== Exercise requirements ==
Scan the records below for the line containing "Op voorraad" and the line containing "partners voor social". Copy both, plus every line between, exactly.

== Listed entries ==
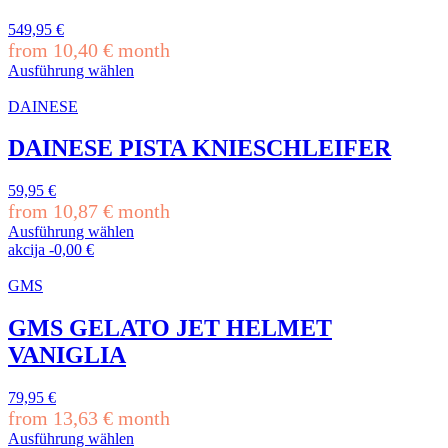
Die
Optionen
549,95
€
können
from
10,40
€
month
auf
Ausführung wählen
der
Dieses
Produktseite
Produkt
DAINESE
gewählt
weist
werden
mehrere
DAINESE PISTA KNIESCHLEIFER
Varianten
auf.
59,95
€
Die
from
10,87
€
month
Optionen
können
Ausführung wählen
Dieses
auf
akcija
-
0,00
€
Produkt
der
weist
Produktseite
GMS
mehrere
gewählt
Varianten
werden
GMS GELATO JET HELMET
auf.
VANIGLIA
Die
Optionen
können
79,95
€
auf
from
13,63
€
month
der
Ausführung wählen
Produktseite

...

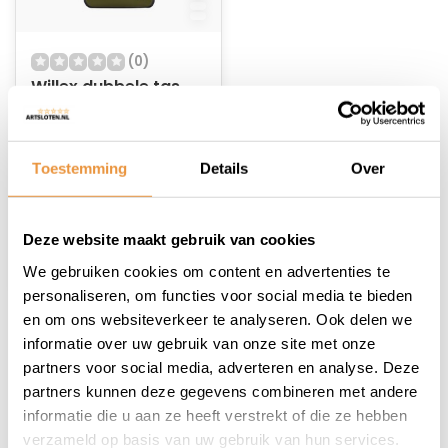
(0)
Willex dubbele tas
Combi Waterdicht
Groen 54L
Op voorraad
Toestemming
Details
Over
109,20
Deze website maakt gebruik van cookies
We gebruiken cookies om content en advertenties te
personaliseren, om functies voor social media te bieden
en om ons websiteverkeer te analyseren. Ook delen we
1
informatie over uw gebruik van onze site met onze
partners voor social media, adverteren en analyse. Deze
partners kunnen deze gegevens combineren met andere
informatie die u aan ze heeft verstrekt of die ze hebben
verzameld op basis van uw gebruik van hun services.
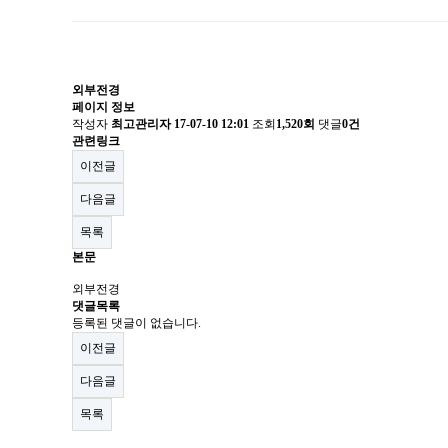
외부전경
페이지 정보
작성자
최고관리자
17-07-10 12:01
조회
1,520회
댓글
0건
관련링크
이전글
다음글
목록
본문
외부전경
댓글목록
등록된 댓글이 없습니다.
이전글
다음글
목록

==

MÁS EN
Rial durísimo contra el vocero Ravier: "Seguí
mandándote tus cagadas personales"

== Result of the task ==
Op voorraad
Toestemming
Details
Over
109,20
Deze website maakt gebruik van cookies
We gebruiken cookies om content en advertenties te
personaliseren, om functies voor social media te bieden
en om ons websiteverkeer te analyseren. Ook delen we
1
informatie over uw gebruik van onze site met onze
partners voor social media, adverteren en analyse. Deze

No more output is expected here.